* **Task requirements**: Retrieve every line from the records in which the word "college" occurs.

* **Source data**:
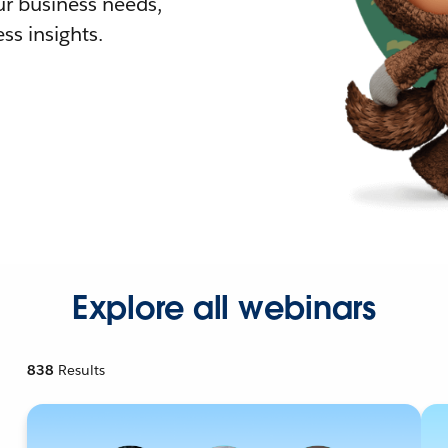
r business needs,
ss insights.
Explore all webinars
838
Results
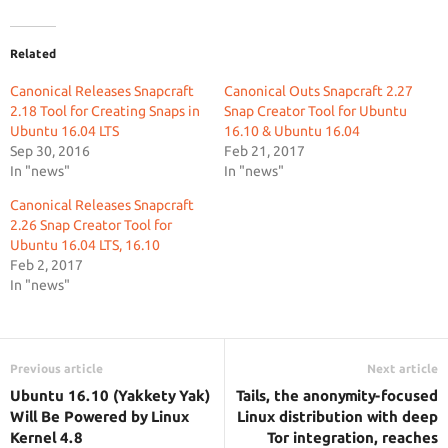
Related
Canonical Releases Snapcraft
Canonical Outs Snapcraft 2.27
2.18 Tool for Creating Snaps in
Snap Creator Tool for Ubuntu
Ubuntu 16.04 LTS
16.10 & Ubuntu 16.04
Sep 30, 2016
Feb 21, 2017
In "news"
In "news"
Canonical Releases Snapcraft
2.26 Snap Creator Tool for
Ubuntu 16.04 LTS, 16.10
Feb 2, 2017
In "news"
Previous article
Next article
Ubuntu 16.10 (Yakkety Yak)
Tails, the anonymity-focused
Will Be Powered by Linux
Linux distribution with deep
Kernel 4.8
Tor integration, reaches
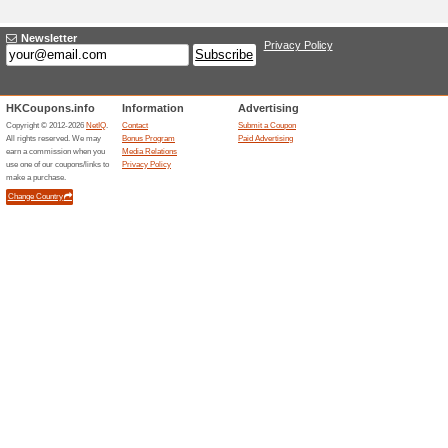
Current Promo Offer
Free Shipping
We Recommend
100% this 
We are currently having a free 
scope of delivery is currentl
Pick Up is not be supported. 
not be accepted. If we are una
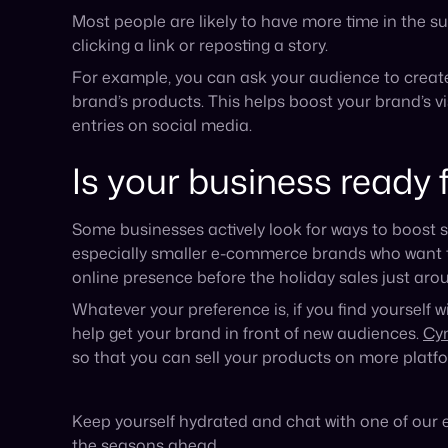
so that you can sell your products on more platf
Keep yourself hydrated and chat with one of our 
the seasons ahead.
Published on July 25, 2024
Announcement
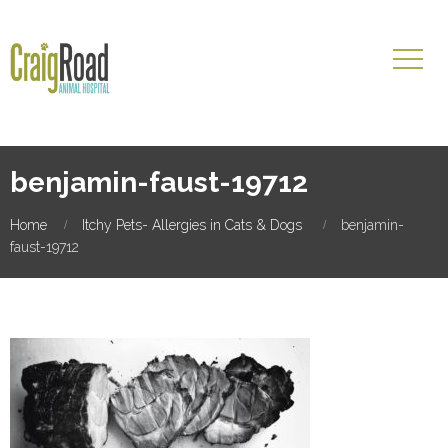
benjamin-faust-19712
Home
Itchy Pets- Allergies in Cats & Dogs
benjamin-
faust-19712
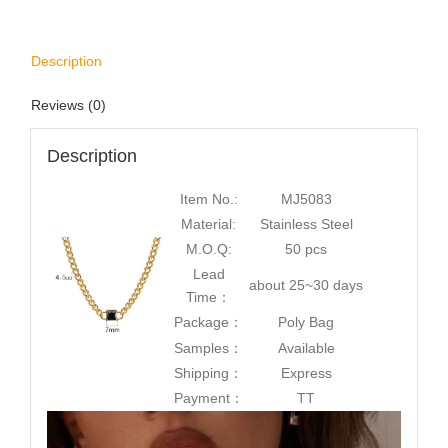
Description
Reviews (0)
Description
Item No.:
MJ5083
Material:
Stainless Steel
M.O.Q:
50 pcs
Lead
about 25~30 days
Time：
Package：
Poly Bag
Samples：
Available
Shipping：
Express
Payment：
TT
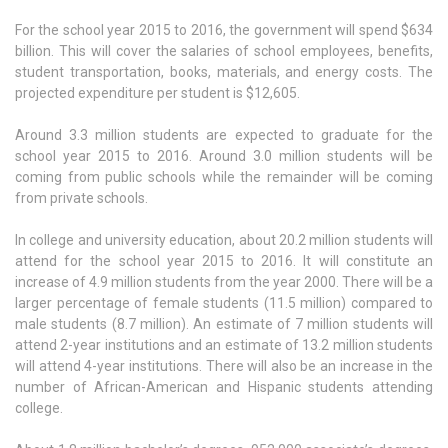
For the school year 2015 to 2016, the government will spend $634
billion. This will cover the salaries of school employees, benefits,
student transportation, books, materials, and energy costs. The
projected expenditure per student is $12,605.
Around 3.3 million students are expected to graduate for the
school year 2015 to 2016. Around 3.0 million students will be
coming from public schools while the remainder will be coming
from private schools.
In college and university education, about 20.2 million students will
attend for the school year 2015 to 2016. It will constitute an
increase of 4.9 million students from the year 2000. There will be a
larger percentage of female students (11.5 million) compared to
male students (8.7 million). An estimate of 7 million students will
attend 2-year institutions and an estimate of 13.2 million students
will attend 4-year institutions. There will also be an increase in the
number of African-American and Hispanic students attending
college.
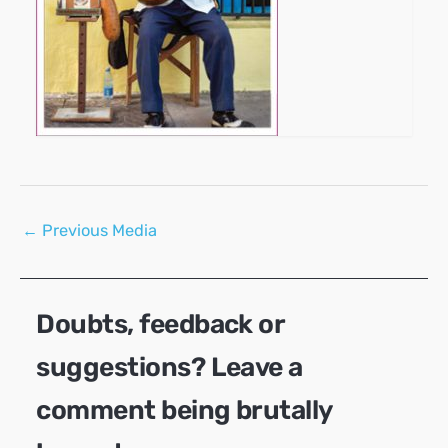
Post
←
Previous Media
navigation
Doubts, feedback or
suggestions? Leave a
comment being brutally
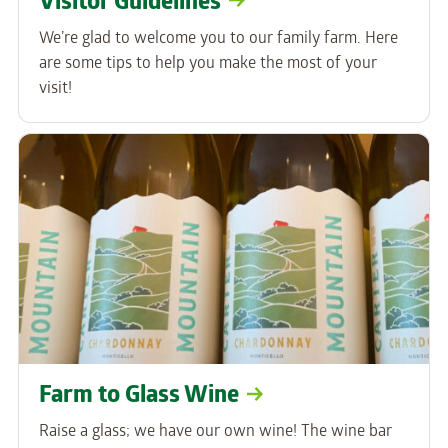
Visitor Guidelines
We’re glad to welcome you to our family farm. Here
are some tips to help you make the most of your
visit!
Farm to Glass Wine
Raise a glass; we have our own wine! The wine bar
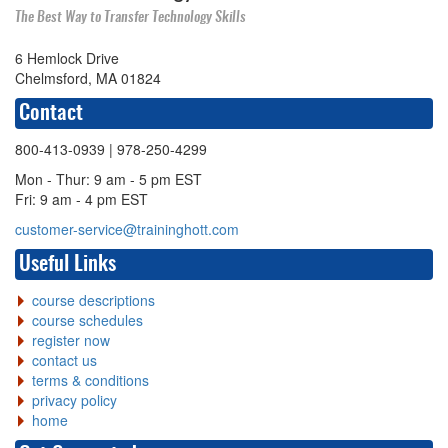
The Best Way to Transfer Technology Skills
6 Hemlock Drive
Chelmsford, MA 01824
Contact
800-413-0939
| 978-250-4299
Mon - Thur: 9 am - 5 pm EST
Fri: 9 am - 4 pm EST
customer-service@traininghott.com
Useful Links
course descriptions
course schedules
register now
contact us
terms & conditions
privacy policy
home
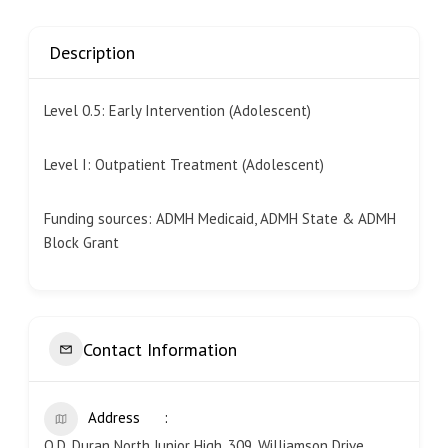
Description
Level 0.5: Early Intervention (Adolescent)
Level I: Outpatient Treatment (Adolescent)
Funding sources: ADMH Medicaid, ADMH State & ADMH
Block Grant
Contact Information
Address
O.D. Duran North Junior High, 309, Williamson Drive,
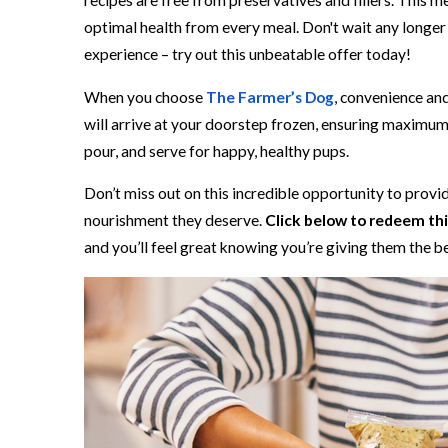
recipes are free from preservatives and fillers. This m
optimal health from every meal. Don't wait any longe
experience – try out this unbeatable offer today!
When you choose
The Farmer’s Dog
, convenience an
will arrive at your doorstep frozen, ensuring maximum 
pour, and serve for happy, healthy pups.
Don’t miss out on this incredible opportunity to prov
nourishment they deserve.
Click below to redeem this
and you’ll feel great knowing you’re giving them the b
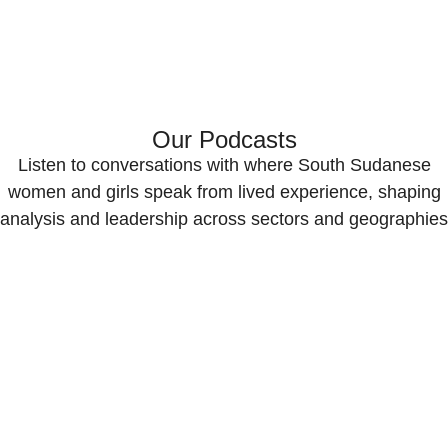
Our Podcasts
Listen to conversations with where South Sudanese
women and girls speak from lived experience, shaping
analysis and leadership across sectors and geographies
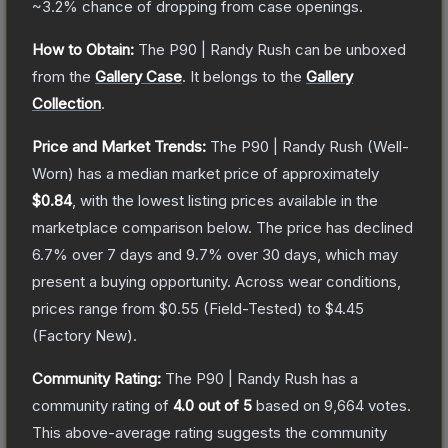
~3.2%
chance of dropping from case openings.
How to Obtain:
The
P90 | Randy Rush
can be unboxed
from the
Gallery Case
.
It belongs to the
Gallery
Collection
.
Price and Market Trends:
The
P90 | Randy Rush
(Well-
Worn)
has a median market price of approximately
$0.84
, with the lowest listing prices available in the
marketplace comparison below.
The price has declined
6.7
% over 7 days and
9.7
% over 30 days, which may
present a buying opportunity.
Across wear conditions,
prices range from
$0.55
(
Field-Tested
) to
$4.45
(
Factory New
).
Community Rating:
The
P90 | Randy Rush
has a
community rating of
4.0
out of 5
based on
9,664
votes
.
This above-average rating suggests the community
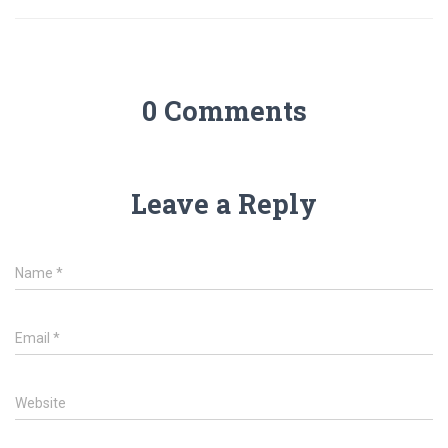
0 Comments
Leave a Reply
Name
*
Email
*
Website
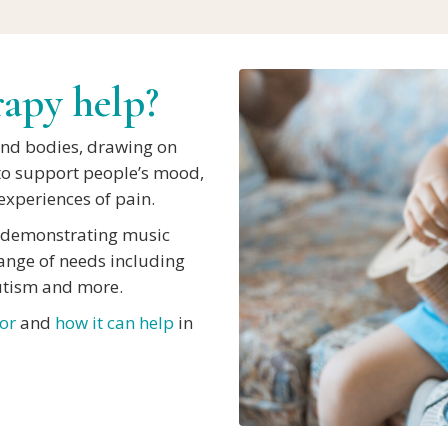
apy help?
and bodies, drawing on
to support people’s mood,
xperiences of pain.
h demonstrating music
range of needs including
utism and more.
or
and
how it can help
in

* **Response area**:
In college and university education, about 20.2 million students will
college.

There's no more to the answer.